Lorenzi is seeded to be the third round foe in this part of the draw. The Italian is 0-6 at Wimbledon. He opens against Horacio Zeballos who is 0-4 here, so something will give. That should give the winner between Janko Tipsarevic and Jared Donaldson hope of making round three. Tipsarevic hasn’t scored but two wins on grass this year, but his three losses to Cilic, Troicki and Seppi look better than Donaldson’s career results on the greenery. The American has just two career wins on grass and makes his Wimbledon main draw debut. Tipsarevic surprisingly has a terrible record here despite possession a good power game. The Serb is 11-12, but has lost in round one in five of his last six trips.

Opposite of that part of the draw, things look more interesting with seeds Berdych and Gasquet. Berdych opens with a tough one against Jeremy Chardy who hasn’t found a win in four tries against the Czech, but played him close in this same round two years ago. If Berdych advances, he gets Borna Coric or Ryan Harrison. Neither has shown much on grass, but Coric did effort well here last year with two five set matches in two rounds. He beat Stakhovsky and loss to Seppi. Harrison hasn’t won here since 2012 and hasn’t won a main draw ATP match on grass since Eastbourne in 2013. I don’t think either is going to particular worry Berdych in round two. Gasquet has to get by David Ferrer in round one, but grass is a better surface for the Frenchman. A win sets him up against either Steve Darcis or Ricardas Berankis. Darcis has done virtually nothing on grass since his round one shocked over Nadal in 2013 at Wimbledon.

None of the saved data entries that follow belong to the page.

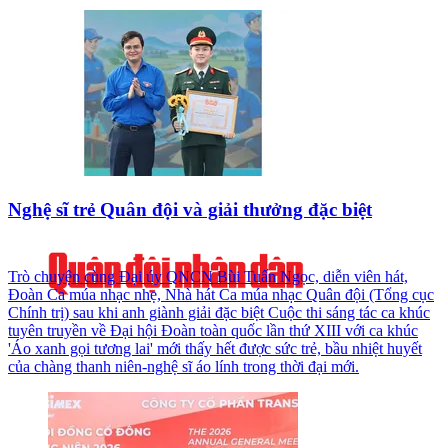
Nghệ sĩ trẻ Quân đội và giải thưởng đặc biệt
Trò chuyện cùng Đại úy QNCN Bùi Tuấn Ngọc, diễn viên hát,
Đoàn Ca múa nhạc nhẹ, Nhà hát Ca múa nhạc Quân đội (Tổng cục
Chính trị) sau khi anh giành giải đặc biệt Cuộc thi sáng tác ca khúc
tuyên truyền về Đại hội Đoàn toàn quốc lần thứ XIII với ca khúc
'Áo xanh gọi tương lai' mới thấy hết được sức trẻ, bầu nhiệt huyết
của chàng thanh niên-nghệ sĩ áo lính trong thời đại mới.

Gasquet-Berdych looks likely in round three. It would be meeting #17 that has gone lopsided in favor of Berdych recently with the Czech taking six of the last seven meetings. Surprisingly though, they have never met on grass. The winner of that potential match would be my favorite to get through to a quarterfinal.

Bottom Half Breakdown (Djokovic)
All hail the Eastbourne champion. The Serb definitely gained some confidence with his run to the title this past week and that should really serve him well. He didn’t beat a bunch of nothings either, so he should feel probably about as good about his game as can be expected. Andre Agassi is expected to be with him for the tournament (we think), so it will be interesting to see what, if any effect that has on Djokovic. As for his draw, he gets Martin Klizan first. That’s a comfortable match-up with Djokovic 3-0 against him and Klizan not much of a threat on grass. A win gets either Ernesto Escobedo or Adam Pavlasek. Escobedo is raw on this surface still, but Pavlasek barely plays on it. The American can win in this spot, but Djokovic should ease through to round three.

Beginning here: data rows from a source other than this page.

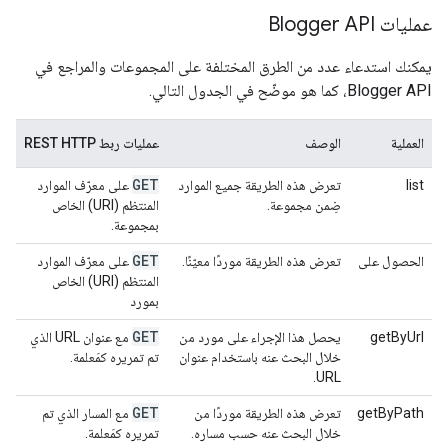
عمليات Blogger API
يمكنك استدعاء عدد من الطرق المختلفة على المجموعات والمراجع في
Blogger API، كما هو موضّح في الجدول التالي.
العملية
الوصف
عمليات ربط REST HTTP
GET
list
تعرض هذه الطريقة جميع الموارد
على معرّف الموارد
ضِمن مجموعة.
المنتظم (URI) الخاص
بمجموعة.
GET
الحصول على
تعرض هذه الطريقة موردًا معيّنًا.
على معرّف الموارد
المنتظم (URI) الخاص
بمورد
GET
getByUrl
يحصل هذا الإجراء على مورد من
مع عنوان URL الذي
خلال البحث عنه باستخدام عنوان
تم تمريره كمَعلمة.
URL.
GET
getByPath
تعرض هذه الطريقة موردًا من
مع المسار الذي تم
خلال البحث عنه حسب مساره.
تمريره كمَعلمة.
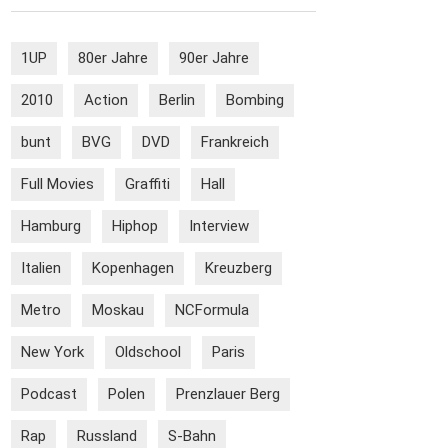
1UP
80er Jahre
90er Jahre
2010
Action
Berlin
Bombing
bunt
BVG
DVD
Frankreich
Full Movies
Graffiti
Hall
Hamburg
Hiphop
Interview
Italien
Kopenhagen
Kreuzberg
Metro
Moskau
NCFormula
New York
Oldschool
Paris
Podcast
Polen
Prenzlauer Berg
Rap
Russland
S-Bahn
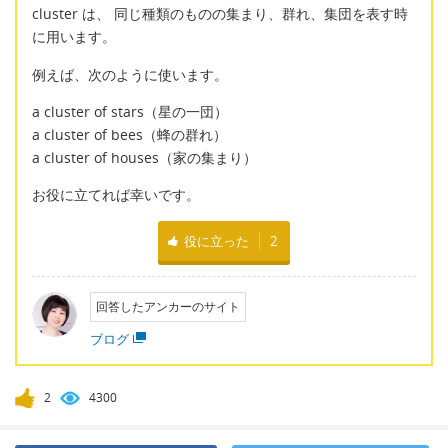
cluster は、 同じ種類のものの集まり、群れ、集団を表す時
に用います。
例えば、次のように使います。
a cluster of stars（星の一団）
a cluster of bees（蜂の群れ）
a cluster of houses（家の集まり）
お役に立てれば幸いです。
役に立った
2
回答したアンカーのサイト
ブログ
2
4300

The intrigue lies opposite of this with Juan Martin Del Potro opening against Thanasi Kokkinakis. There is no telling if DelPo’s groin is 100 percent, but you’d hope the rest has helped him heal. If he’s fit, then he may simply need to find his rhythm to become an automatic threat in London. You know Djokovic saw his name in the draw and probably got a little uncomfortable. Kokkinakis has the big serve and game to contend with Del Potro, but has his own physical struggles that keep him from being consistent match-to-match. He could spring an upset like he did against Raonic, but fall apart immediately in round two. If DelPo is healthy, I think he’ll survive and then see either Ernests Gulbis or Victor Estrella Burgos. Gulbis hasn’t played on grass since losing in round one here last year to Jack Sock. I’d be disappointed if we didn’t see Djokovic-Del Potro in round three.

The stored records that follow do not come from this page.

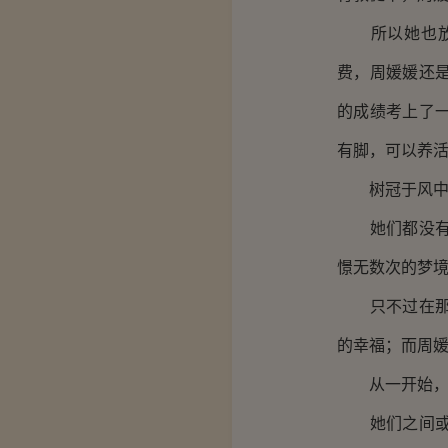
所以她也放过
费，周媛媛还
的成绩考上了
有脚，可以养
树冠于风中柔
她们都没有伸
憬无数次的梦
只不过在那个
的幸福；而周
从一开始，
她们之间或许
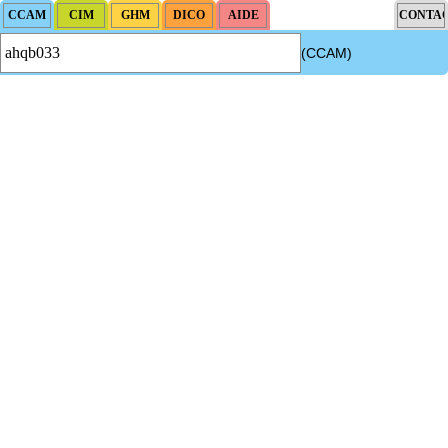
(CCAM)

In the other part of this half, Monfils and Lopez are the lead seeds. Monfils looked fairly solid in Eastbourne in making the final. La Monf lost in the opening round last year and has never made it past round three at Wimbledon, so he looks challenged to get that done this year. He opens against a dangerous qualifier in Daniel Brands. The German veteran actually owns three wins against Monfils, but those came three or more years ago. Brands did make the fourth round in 2010 and he’s got a big serve. Monfils can’t afford to slack off. The winner gets Kyle Edmund or Alexander Ward. Edmund has lost five straight on grass and has been a disappointing first round exit each year since 2013 at Wimbledon. Ward is playing the main draw for just the second time. Edmund needs to step up and win in this spot, but his confidence may be lacking. The Monfils-Brands winner should be the one to watch into round three.

Lopez has been in marvelous form on grass this summer, a nice return to good things for the three-time Wimbledon quarterfinalist. He’s 9-1 on grass this year with the Queen’s Club title in tow. He draws Adrian Mannarino to start. The Frenchman made the Antalya final, so he’s got some grass game as well. Mannarino did make round four at the All-England Club in 2013, so he can contend against Lopez. The Spaniard has beaten him twice, but their Australian Open match in 2015 was close until Mannarino succumbed to heat exhaustion. The winner gets Antalya champ Yuichi Sugita or Brydan Klein. Sugita has looked much better on grass with the Antalya title and the Surbiton Challenger title on grass this summer. I would be concerned with too many matches on his legs though. He’s played 14 matches on grass with that last week in the heat in Turkey. Klein is 0-2 all-time at Wimbledon, but he’s played a lot on this surface and I would not be surprised if he pulled off the upset over a fatigued Sugita.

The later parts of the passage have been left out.